*Source data:*

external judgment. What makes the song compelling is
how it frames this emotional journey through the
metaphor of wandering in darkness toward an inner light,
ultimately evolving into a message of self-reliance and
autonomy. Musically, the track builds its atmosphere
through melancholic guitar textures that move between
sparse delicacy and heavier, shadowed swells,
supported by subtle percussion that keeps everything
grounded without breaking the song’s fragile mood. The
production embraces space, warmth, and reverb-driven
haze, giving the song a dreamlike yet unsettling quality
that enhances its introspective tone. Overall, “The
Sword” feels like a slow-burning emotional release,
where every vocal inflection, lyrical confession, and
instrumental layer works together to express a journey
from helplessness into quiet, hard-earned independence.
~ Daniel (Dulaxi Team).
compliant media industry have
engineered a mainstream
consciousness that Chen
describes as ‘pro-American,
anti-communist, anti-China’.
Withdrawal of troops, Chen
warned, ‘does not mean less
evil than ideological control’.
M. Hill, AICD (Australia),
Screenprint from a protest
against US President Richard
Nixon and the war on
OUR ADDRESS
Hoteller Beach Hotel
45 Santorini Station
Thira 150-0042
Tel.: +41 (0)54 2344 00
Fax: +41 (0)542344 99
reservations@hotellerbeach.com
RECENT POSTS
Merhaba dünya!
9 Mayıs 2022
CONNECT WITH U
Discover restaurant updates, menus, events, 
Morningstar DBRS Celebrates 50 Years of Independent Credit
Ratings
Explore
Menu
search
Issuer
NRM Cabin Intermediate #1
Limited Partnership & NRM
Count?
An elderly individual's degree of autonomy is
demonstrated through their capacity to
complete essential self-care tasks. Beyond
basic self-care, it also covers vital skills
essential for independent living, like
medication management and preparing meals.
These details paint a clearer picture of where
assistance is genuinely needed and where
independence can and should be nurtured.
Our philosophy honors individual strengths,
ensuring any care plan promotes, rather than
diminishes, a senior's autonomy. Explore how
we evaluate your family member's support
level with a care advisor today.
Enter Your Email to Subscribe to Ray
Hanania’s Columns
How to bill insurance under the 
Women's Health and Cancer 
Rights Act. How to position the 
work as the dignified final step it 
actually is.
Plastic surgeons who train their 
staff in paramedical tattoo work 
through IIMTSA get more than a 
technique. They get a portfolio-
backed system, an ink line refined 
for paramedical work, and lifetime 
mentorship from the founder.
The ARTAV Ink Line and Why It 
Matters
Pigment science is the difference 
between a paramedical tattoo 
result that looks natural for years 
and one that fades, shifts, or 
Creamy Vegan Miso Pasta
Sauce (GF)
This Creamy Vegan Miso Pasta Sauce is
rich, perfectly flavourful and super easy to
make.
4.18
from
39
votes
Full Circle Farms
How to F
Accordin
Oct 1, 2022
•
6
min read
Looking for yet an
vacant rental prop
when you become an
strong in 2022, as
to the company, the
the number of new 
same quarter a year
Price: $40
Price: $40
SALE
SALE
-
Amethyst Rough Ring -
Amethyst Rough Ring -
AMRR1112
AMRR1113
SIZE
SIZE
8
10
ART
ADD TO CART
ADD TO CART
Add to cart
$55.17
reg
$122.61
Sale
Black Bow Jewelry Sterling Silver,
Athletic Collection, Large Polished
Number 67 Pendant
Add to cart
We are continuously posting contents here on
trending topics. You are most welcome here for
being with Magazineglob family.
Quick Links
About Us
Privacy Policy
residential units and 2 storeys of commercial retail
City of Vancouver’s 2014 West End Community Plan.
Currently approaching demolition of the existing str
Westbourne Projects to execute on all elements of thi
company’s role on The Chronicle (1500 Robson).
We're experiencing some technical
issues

*Task brief:* For this exercise, repeat exactly the lines of the data above from the one with "assistance is genuinely needed and where" down to the one with "staff in paramedical tattoo work", both end lines included.

*Answer box:*
assistance is genuinely needed and where
independence can and should be nurtured.
Our philosophy honors individual strengths,
ensuring any care plan promotes, rather than
diminishes, a senior's autonomy. Explore how
we evaluate your family member's support
level with a care advisor today.
Enter Your Email to Subscribe to Ray
Hanania’s Columns
How to bill insurance under the 
Women's Health and Cancer 
Rights Act. How to position the 
work as the dignified final step it 
actually is.
Plastic surgeons who train their 
staff in paramedical tattoo work 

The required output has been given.